» What the task asks
Out of the lines below, please list those that hold the string "verkauft".

Dataset entries:

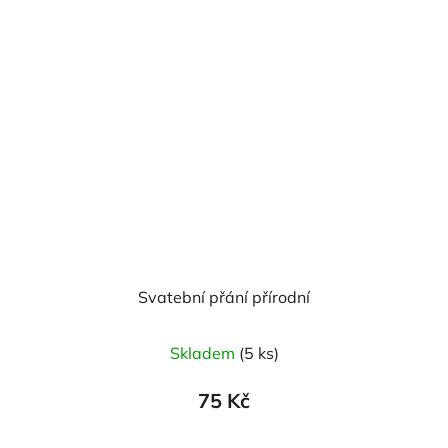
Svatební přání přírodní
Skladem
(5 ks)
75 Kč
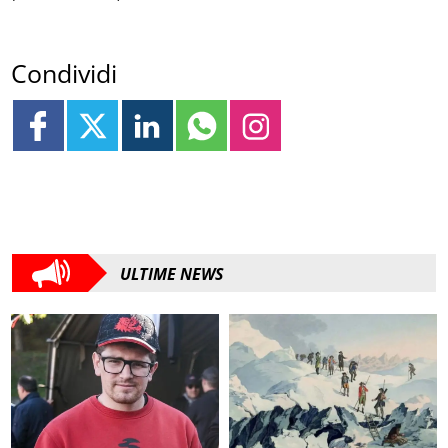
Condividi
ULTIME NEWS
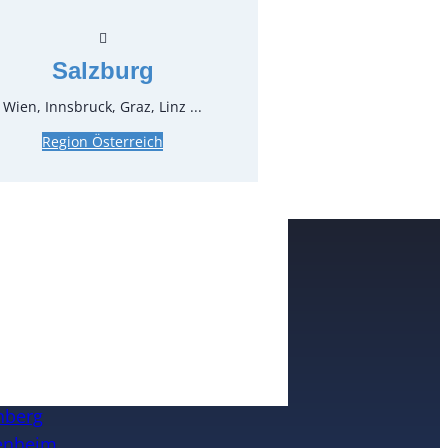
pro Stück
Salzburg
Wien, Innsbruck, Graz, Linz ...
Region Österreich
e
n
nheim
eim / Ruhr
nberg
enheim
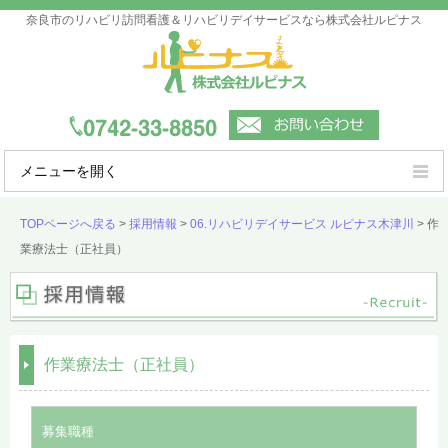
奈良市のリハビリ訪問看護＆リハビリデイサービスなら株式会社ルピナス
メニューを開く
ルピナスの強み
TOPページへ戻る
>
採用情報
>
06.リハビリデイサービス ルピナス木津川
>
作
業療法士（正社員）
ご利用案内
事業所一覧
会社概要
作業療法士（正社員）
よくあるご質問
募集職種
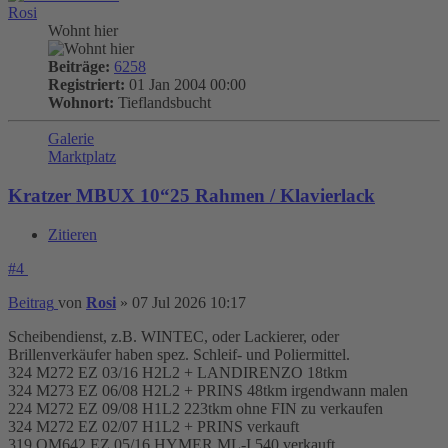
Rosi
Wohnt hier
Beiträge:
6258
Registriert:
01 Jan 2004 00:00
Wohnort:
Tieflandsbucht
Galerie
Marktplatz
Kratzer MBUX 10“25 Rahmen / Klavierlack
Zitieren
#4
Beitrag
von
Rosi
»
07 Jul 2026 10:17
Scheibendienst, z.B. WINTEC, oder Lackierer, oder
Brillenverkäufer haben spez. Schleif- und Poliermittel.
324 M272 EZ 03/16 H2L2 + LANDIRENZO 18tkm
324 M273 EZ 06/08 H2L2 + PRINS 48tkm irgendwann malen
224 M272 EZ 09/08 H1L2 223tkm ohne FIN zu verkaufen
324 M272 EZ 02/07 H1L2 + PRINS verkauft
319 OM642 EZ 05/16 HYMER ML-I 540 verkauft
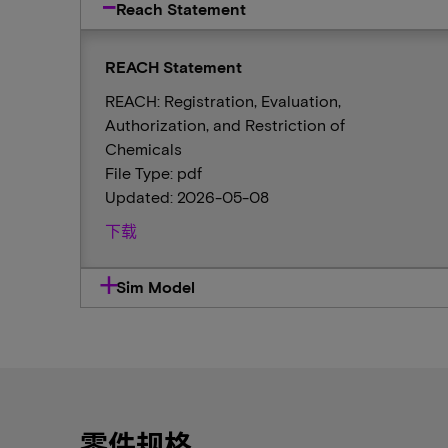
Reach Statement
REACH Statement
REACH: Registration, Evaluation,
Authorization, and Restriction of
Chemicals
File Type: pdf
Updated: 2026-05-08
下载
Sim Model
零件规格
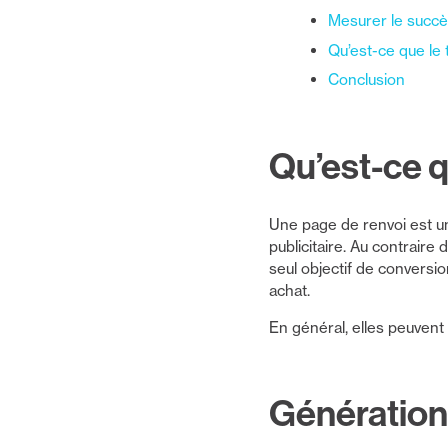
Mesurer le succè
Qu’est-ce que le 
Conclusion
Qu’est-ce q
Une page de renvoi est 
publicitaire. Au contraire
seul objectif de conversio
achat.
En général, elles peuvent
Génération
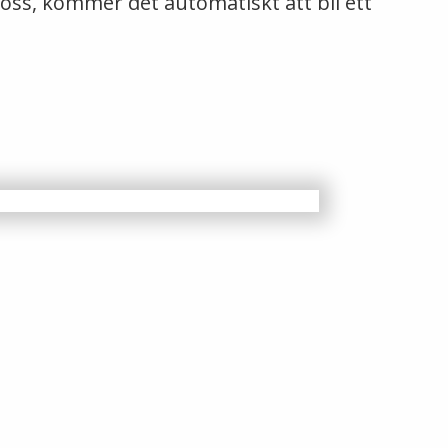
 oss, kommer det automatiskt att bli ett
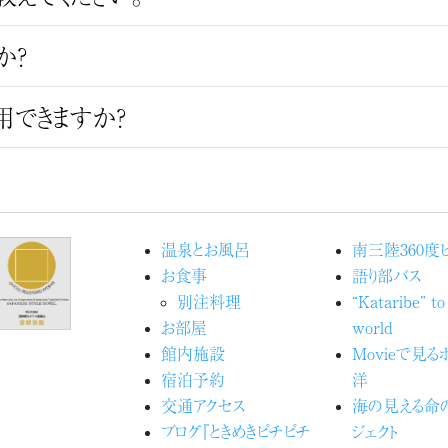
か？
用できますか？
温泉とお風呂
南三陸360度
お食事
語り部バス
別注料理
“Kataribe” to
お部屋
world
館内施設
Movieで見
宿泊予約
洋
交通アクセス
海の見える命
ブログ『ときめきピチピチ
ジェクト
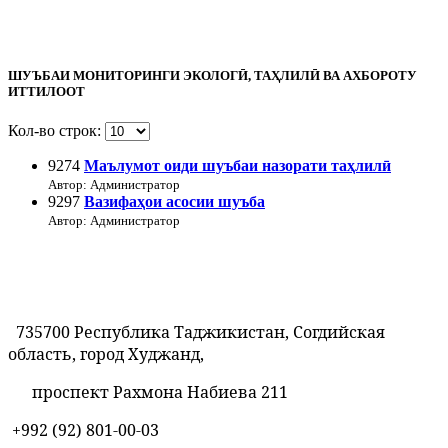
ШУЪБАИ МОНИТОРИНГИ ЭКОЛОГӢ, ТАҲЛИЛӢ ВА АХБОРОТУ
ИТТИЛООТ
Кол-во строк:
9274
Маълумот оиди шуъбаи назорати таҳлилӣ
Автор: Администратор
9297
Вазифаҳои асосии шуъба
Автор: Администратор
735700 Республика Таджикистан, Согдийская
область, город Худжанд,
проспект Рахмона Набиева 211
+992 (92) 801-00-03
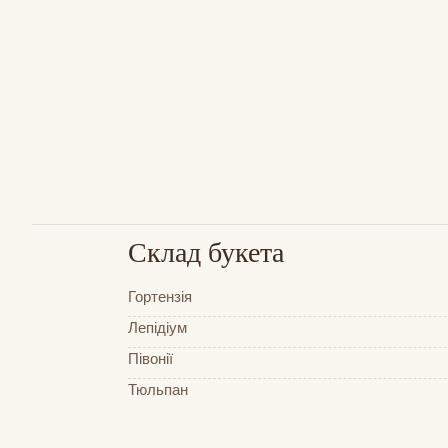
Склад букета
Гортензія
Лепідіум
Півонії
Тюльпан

...

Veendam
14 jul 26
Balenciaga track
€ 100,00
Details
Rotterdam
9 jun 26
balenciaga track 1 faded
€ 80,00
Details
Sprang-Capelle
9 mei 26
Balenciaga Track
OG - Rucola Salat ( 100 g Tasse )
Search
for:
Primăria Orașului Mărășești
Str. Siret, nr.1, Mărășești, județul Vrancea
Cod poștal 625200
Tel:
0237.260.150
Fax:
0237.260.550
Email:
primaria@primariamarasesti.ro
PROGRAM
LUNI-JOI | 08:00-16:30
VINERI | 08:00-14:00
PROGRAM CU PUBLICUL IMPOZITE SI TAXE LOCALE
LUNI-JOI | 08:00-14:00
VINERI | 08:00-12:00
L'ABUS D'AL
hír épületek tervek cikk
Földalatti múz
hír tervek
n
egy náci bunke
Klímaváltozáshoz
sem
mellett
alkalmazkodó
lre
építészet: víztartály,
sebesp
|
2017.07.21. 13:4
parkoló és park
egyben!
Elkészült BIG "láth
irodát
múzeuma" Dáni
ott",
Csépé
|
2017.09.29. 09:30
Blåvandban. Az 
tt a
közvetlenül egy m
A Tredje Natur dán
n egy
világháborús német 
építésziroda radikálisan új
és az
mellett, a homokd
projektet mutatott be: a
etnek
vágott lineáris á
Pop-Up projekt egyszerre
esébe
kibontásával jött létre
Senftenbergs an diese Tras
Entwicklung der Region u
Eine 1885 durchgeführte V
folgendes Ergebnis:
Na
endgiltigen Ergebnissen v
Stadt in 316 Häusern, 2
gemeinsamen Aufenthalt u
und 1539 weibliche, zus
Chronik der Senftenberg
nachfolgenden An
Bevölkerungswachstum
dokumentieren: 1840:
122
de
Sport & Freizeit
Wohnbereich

» Completed task
324 M272 EZ 02/07 H1L2 + PRINS verkauft
319 OM642 EZ 05/16 HYMER ML-I 540 verkauft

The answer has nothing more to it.